Modernizing financial risk computation with Hitachi Consulting and GCP
Editor’s note:Hitachi Consulting is the digital solutions and professional services organization within Hitachi Ltd., and a strategic partnerof Google Cloud. Hitachi Consulting has deep experience in the financial services industry, and they work with many large banks on moving to using digital solutions. Today we’ll hear how they used Google Cloud Platform (GCP) to build a proof-of-concept platform to move traditional financial risk computation tasks from on-premises to cloud, gaining flexibility, scalability and cost savings.

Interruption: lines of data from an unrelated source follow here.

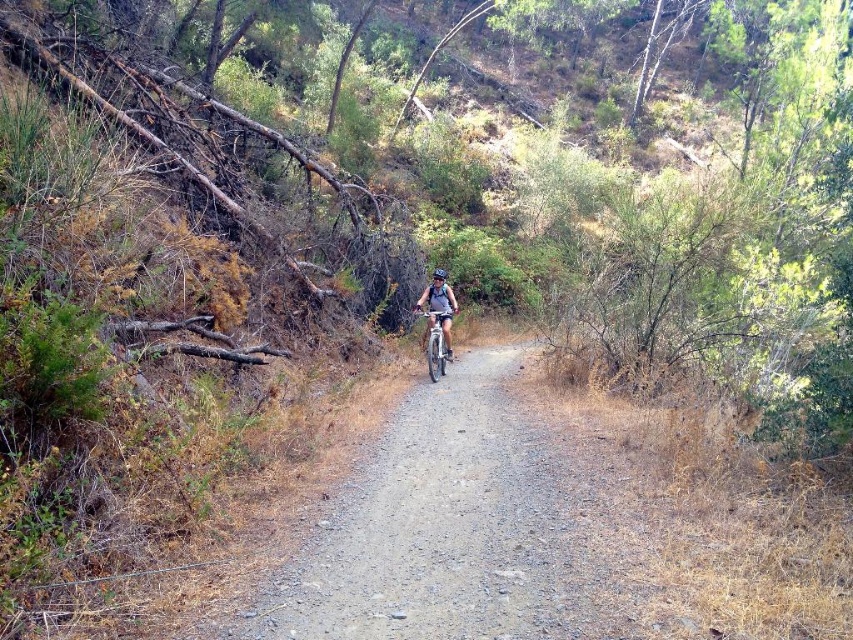 Question: Observing the image, what is the correct spatial positioning of matte gray helmet at center in reference to silver metallic bicycle at center?

Choices:
 (A) above
 (B) below

Answer: (A)

Question: Which object is positioned farthest from the dirt/gravel path at center?

Choices:
 (A) black matte bicycle helmet at center
 (B) matte gray helmet at center

Answer: (A)

Question: Does matte gray helmet at center have a greater width compared to silver metallic bicycle at center?

Choices:
 (A) no
 (B) yes

Answer: (B)

Question: Which object is farther from the camera taking this photo?

Choices:
 (A) matte gray helmet at center
 (B) silver metallic bicycle at center
 (C) dirt/gravel path at center
 (D) black matte bicycle helmet at center

Answer: (D)

Question: Can you confirm if dirt/gravel path at center is thinner than silver metallic bicycle at center?

Choices:
 (A) no
 (B) yes

Answer: (B)

Question: Which object is positioned farthest from the dirt/gravel path at center?

Choices:
 (A) matte gray helmet at center
 (B) silver metallic bicycle at center
 (C) black matte bicycle helmet at center

Answer: (C) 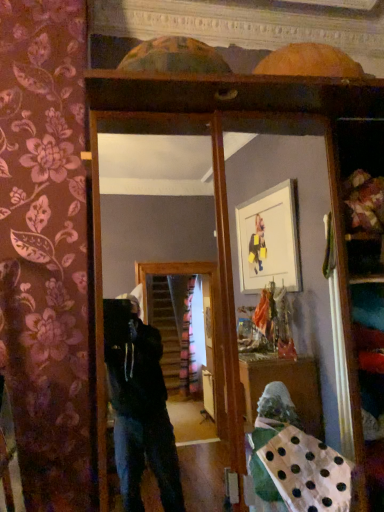 In order to face wooden bookshelf at right, should I rotate leftwards or rightwards?

Turn right by 22.450 degrees to look at wooden bookshelf at right.

The height and width of the screenshot is (512, 384). In order to click on wooden bookshelf at right in this screenshot , I will do `click(360, 292)`.

What do you see at coordinates (360, 292) in the screenshot?
I see `wooden bookshelf at right` at bounding box center [360, 292].

Find the location of a particular element. wooden bookshelf at right is located at coordinates (360, 292).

At Hitachi Consulting, we’ve found that GCP’s high-performance infrastructure and big data analysis tools are ideal for financial applications and data. We wanted to explore using GCP to help modernize the financial applications common to many of our banking customers. In this post, we’ll describe our experience building a proof-of-concept market risk computation solution.

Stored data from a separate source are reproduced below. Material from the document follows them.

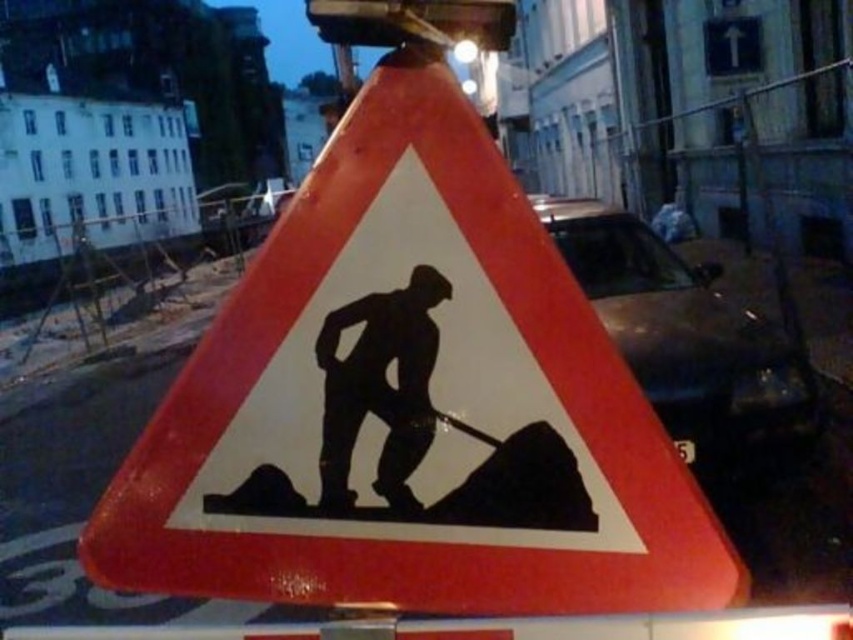 Which of these two, reflective plastic construction sign at center or black silhouette at center, stands shorter?

black silhouette at center is shorter.

Is point (531, 304) farther from camera compared to point (381, 380)?

No.

Between point (599, 573) and point (405, 493), which one is positioned behind?

Point (405, 493)

At what (x,y) coordinates should I click in order to perform the action: click on reflective plastic construction sign at center. Please return your answer as a coordinate pair (x, y). This screenshot has height=640, width=853. Looking at the image, I should click on (407, 403). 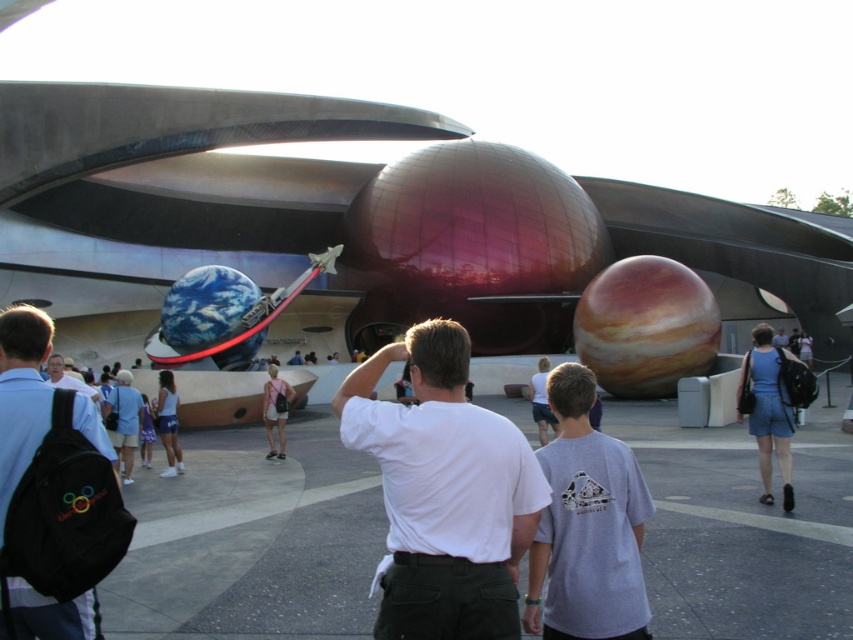 You are standing at the entrance of the space attraction and want to take a photo. You have two points marked on your map as reference points for the best angles. The first point is at coordinate point (467, 464) and the second is at point (27, 352). Which point should you stand at to ensure the spaceship structure is more prominently featured in your photo?

You should stand at point (467, 464) because it is closer to the camera, allowing the spaceship structure to appear larger and more prominent in the photo compared to point (27, 352).

You are standing at the entrance of the space attraction and see a black fabric backpack at left and a light blue shirt at center. If you want to reach both objects, which one should you approach first to minimize the total distance traveled?

To minimize the total distance traveled, you should approach the light blue shirt at center first since it is closer to the entrance than the black fabric backpack at left. After reaching the light blue shirt at center, you can then proceed to the black fabric backpack at left, resulting in a shorter overall path compared to going to the backpack first. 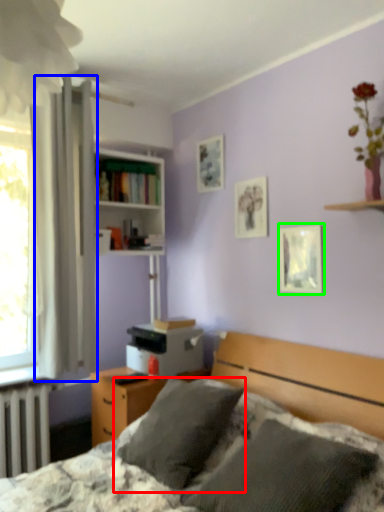 Question: Estimate the real-world distances between objects in this image. Which object is closer to pillow (highlighted by a red box), curtain (highlighted by a blue box) or picture frame (highlighted by a green box)?

Choices:
 (A) curtain
 (B) picture frame

Answer: (B)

Financial services companies need flexible infrastructure
Risk management is a core activity for financial services organizations. These organizations often have extensive hardware and software investments, typically in the form of high-performance computing (HPC) grids, to help with risk computations. Increasing regulation and the need for access to timely risk exposure calculations places great demands on this computing infrastructure. So financial services organizations have to increase the flexibility, scalability and cost-effectiveness of their risk infrastructure and applications to meet this growing demand.

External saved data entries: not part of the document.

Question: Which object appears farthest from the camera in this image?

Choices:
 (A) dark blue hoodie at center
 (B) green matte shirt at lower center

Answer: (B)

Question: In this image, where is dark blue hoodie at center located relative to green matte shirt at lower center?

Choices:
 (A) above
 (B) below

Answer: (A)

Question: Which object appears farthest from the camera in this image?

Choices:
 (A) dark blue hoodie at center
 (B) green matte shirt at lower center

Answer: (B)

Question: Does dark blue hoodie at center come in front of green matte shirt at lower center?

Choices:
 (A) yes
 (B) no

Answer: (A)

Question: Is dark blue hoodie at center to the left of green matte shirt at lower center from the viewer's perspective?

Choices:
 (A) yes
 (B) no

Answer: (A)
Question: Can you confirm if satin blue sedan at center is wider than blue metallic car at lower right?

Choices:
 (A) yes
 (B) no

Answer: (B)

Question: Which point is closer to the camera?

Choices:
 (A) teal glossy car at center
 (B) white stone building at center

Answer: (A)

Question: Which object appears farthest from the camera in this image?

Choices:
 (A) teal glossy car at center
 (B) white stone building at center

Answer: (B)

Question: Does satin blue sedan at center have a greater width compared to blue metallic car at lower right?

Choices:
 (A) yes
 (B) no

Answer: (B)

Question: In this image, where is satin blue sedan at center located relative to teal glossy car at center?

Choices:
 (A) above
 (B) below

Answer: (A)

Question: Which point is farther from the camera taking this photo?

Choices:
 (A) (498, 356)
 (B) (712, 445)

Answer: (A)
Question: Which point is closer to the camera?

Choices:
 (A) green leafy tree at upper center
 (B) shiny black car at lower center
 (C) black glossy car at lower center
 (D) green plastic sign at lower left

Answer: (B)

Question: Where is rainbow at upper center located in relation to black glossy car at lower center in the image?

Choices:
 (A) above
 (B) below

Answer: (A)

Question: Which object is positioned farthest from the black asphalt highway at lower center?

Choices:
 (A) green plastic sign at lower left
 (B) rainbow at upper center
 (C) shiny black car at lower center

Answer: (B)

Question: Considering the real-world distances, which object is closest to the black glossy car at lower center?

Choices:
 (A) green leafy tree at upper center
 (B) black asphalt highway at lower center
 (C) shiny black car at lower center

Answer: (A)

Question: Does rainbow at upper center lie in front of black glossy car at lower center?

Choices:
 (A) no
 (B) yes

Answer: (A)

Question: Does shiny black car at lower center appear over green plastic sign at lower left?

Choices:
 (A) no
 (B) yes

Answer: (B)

We set out to build a proof-of-concept risk analytics platform that could tackle the downsides of traditional approaches to market risk exposure applications, such as:
- Managing large amounts of compute nodes within an on-premises grid architecture
- Dependency on expensive third-party orchestration software
- Lack of flexibility and scalability to meet growing demand
Modernizing risk applications with cloud-native tools
The cloud presents many opportunities for modernizing risk applications. A traditional lift-and-shift approach, where existing applications are moved to the cloud with minimum modification, can increase scalability and reduce costs. At the other end of the scale, applications can be fully redesigned to use streaming pipeline architectures to help meet demands for results in near real-time. However, we think there’s a place for a middle path that lets financial institutions take advantage of cloud-native services to get cost and flexibility benefits, while continuing to use the risk models they’re used to.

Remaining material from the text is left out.